Page-level text extractions:
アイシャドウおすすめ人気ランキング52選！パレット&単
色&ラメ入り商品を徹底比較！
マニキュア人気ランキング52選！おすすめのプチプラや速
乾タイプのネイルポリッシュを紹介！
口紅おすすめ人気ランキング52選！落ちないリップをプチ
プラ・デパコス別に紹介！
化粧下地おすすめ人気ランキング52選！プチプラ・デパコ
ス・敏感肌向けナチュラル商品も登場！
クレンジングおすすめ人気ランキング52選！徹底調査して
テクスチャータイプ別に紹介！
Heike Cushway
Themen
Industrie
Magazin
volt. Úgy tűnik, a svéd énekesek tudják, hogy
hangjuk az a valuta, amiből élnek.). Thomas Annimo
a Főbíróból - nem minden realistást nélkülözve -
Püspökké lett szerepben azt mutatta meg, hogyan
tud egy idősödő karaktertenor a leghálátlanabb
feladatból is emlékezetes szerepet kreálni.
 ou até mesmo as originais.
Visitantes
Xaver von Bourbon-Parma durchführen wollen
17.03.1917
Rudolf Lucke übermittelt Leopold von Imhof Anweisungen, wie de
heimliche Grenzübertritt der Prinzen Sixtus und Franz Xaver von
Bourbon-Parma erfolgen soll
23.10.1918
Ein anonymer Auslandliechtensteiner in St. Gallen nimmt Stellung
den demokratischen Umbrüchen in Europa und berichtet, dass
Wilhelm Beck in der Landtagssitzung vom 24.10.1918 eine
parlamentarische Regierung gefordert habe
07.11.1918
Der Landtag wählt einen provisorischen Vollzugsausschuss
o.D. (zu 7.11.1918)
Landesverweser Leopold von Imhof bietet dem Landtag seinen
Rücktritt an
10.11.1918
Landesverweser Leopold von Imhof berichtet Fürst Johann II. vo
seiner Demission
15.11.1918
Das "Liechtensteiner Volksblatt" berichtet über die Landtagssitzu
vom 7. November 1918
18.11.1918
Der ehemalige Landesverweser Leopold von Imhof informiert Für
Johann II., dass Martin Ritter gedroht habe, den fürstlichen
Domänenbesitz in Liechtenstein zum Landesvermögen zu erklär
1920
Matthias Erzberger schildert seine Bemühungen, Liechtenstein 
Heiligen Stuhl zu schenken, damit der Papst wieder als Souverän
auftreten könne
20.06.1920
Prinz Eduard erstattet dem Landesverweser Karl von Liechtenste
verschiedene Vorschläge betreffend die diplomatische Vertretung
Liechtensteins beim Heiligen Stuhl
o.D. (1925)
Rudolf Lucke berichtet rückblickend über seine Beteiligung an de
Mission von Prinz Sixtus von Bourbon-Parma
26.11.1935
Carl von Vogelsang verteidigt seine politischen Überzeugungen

## TASK ITEM:
What lines in the records contain the word "Rudolf"? Return each one.

## OUTPUT OF THE EXERCISE:
Rudolf Lucke übermittelt Leopold von Imhof Anweisungen, wie de
Rudolf Lucke berichtet rückblickend über seine Beteiligung an de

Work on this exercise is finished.